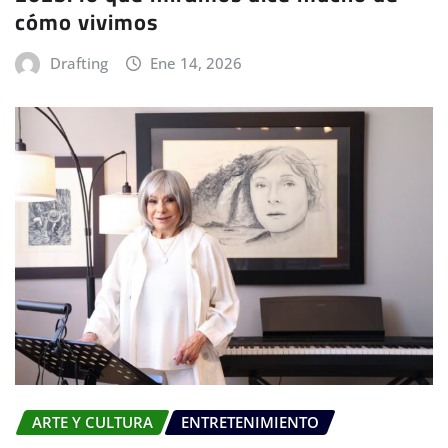
cómo vivimos
Drafting
Ene 14, 2026
ARTE Y CULTURA
ENTRETENIMIENTO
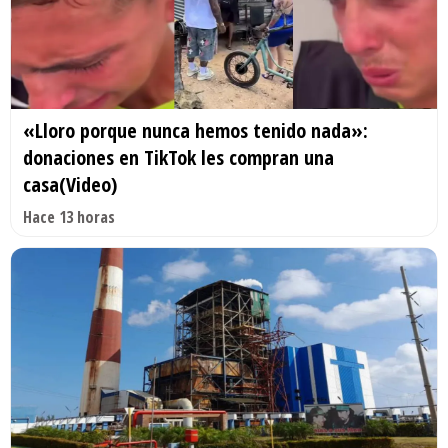
«Lloro porque nunca hemos tenido nada»:
donaciones en TikTok les compran una
casa(Video)
Hace 13 horas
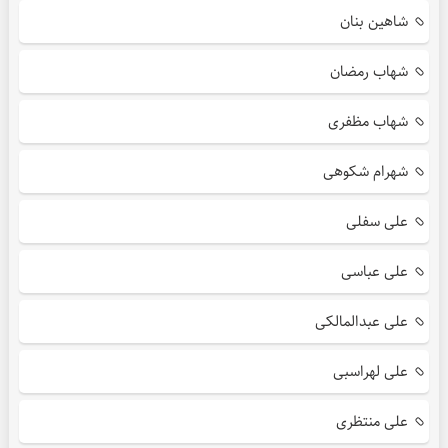
شاهین بنان
شهاب رمضان
شهاب مظفری
شهرام شکوهی
علی سفلی
علی عباسی
علی عبدالمالکی
علی لهراسبی
علی منتظری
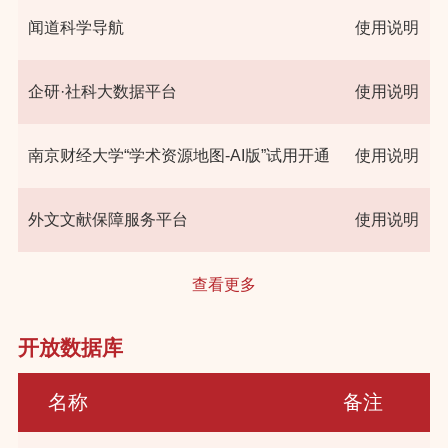
闻道科学导航
使用说明
企研·社科大数据平台
使用说明
南京财经大学“学术资源地图-AI版”试用开通
使用说明
外文文献保障服务平台
使用说明
查看更多
开放数据库
名称
备注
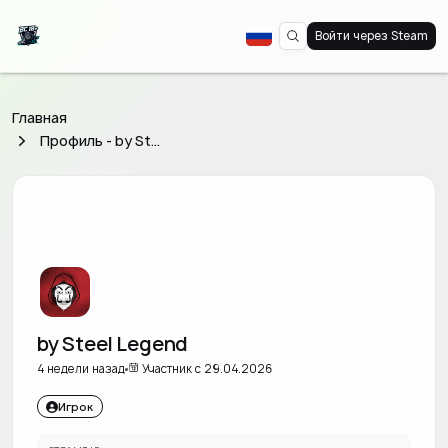
Войти через Steam
Главная
Профиль - by Steel Legend
by Steel Legend
4 недели назад
Участник с 29.04.2026
Игрок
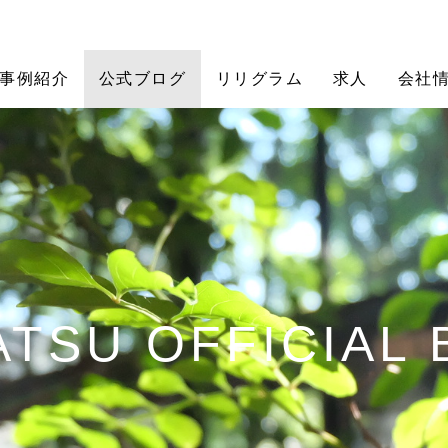
事例紹介
公式ブログ
リリグラム
求人
会社
TSU OFFICIAL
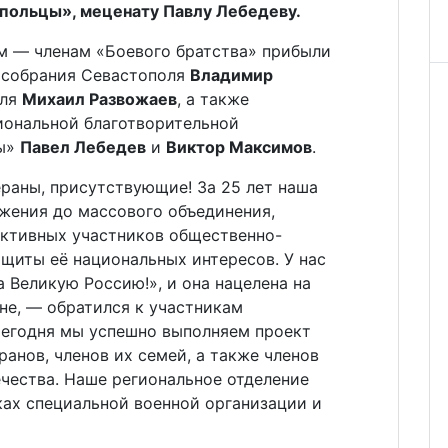
польцы», меценату Павлу Лебедеву.
м — членам «Боевого братства» прибыли
 собрания Севастополя
Владимир
оля
Михаил Развожаев
, а также
иональной благотворительной
цы»
Павел Лебедев
и
Виктор Максимов
.
раны, присутствующие! За 25 лет наша
ижения до массового объединения,
активных участников общественно-
щиты её национальных интересов. У нас
 Великую Россию!», и она нацелена на
ане, — обратился к участникам
 Сегодня мы успешно выполняем проект
анов, членов их семей, а также членов
чества. Наше региональное отделение
иках специальной военной организации и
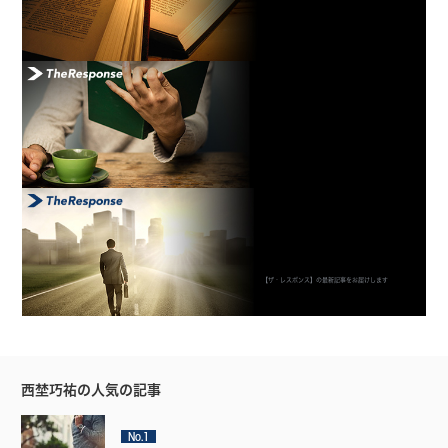
【ザ・レスポンス】の最新記事をお届けします
西埜巧祐の人気の記事
No.1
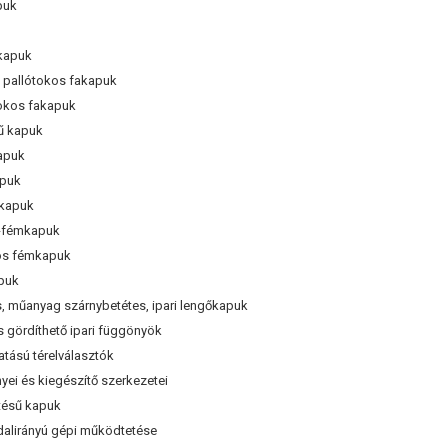
puk
kapuk
pallótokos fakapuk
okos fakapuk
ű kapuk
apuk
apuk
mkapuk
-fémkapuk
os fémkapuk
puk
 műanyag szárnybetétes, ipari lengőkapuk
 gördíthető ipari függönyök
ású térelválasztók
yei és kiegészítő szerkezetei
tésű kapuk
alirányú gépi működtetése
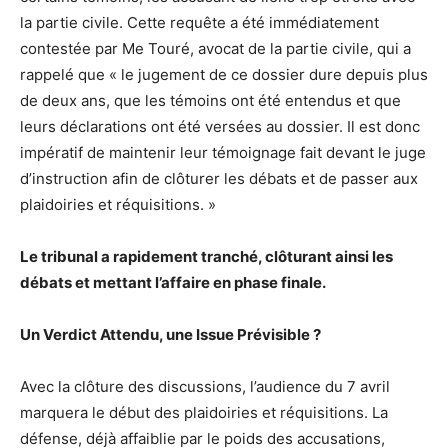
la partie civile. Cette requête a été immédiatement
contestée par Me Touré, avocat de la partie civile, qui a
rappelé que « le jugement de ce dossier dure depuis plus
de deux ans, que les témoins ont été entendus et que
leurs déclarations ont été versées au dossier. Il est donc
impératif de maintenir leur témoignage fait devant le juge
d’instruction afin de clôturer les débats et de passer aux
plaidoiries et réquisitions. »
Le tribunal a rapidement tranché, clôturant ainsi les
débats et mettant l’affaire en phase finale.
Un Verdict Attendu, une Issue Prévisible ?
Avec la clôture des discussions, l’audience du 7 avril
marquera le début des plaidoiries et réquisitions. La
défense, déjà affaiblie par le poids des accusations,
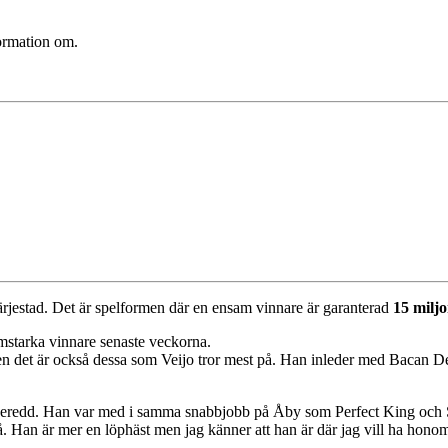
formation om.
jestad. Det är spelformen där en ensam vinnare är garanterad
15 milj
ormstarka vinnare senaste veckorna.
n det är också dessa som Veijo tror mest på. Han inleder med Bacan De
förberedd. Han var med i samma snabbjobb på Åby som Perfect King och S
 två. Han är mer en löphäst men jag känner att han är där jag vill ha hono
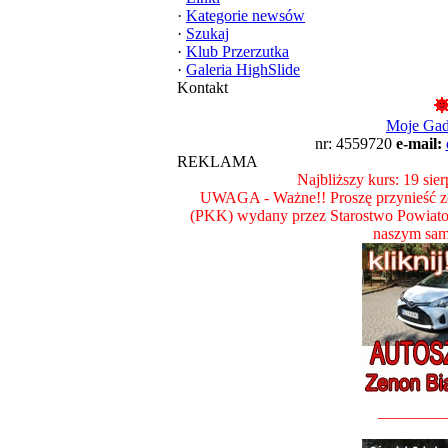
·
Kategorie newsów
·
Szukaj
·
Klub Przerzutka
·
Galeria HighSlide
Kontakt
Moje Ga
nr: 4559720
e-mail:
REKLAMA
Najbliższy kurs: 19 sie
UWAGA - Ważne!! Proszę przynieść ze
(PKK) wydany przez Starostwo Powiat
naszym sam
________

**WORK TASK:**
Transcribe the lines above exactly, beginning at the one with "gördíthető ipari függönyök" and ending at the one with "contestée par Me". Include both; exclude the pictures.

**COMPLETED EXERCISE:**
 gördíthető ipari függönyök
ású térelválasztók
yei és kiegészítő szerkezetei
tésű kapuk
alirányú gépi működtetése
la partie civile. Cette requête a été immédiatement
contestée par Me Touré, avocat de la partie civile, qui a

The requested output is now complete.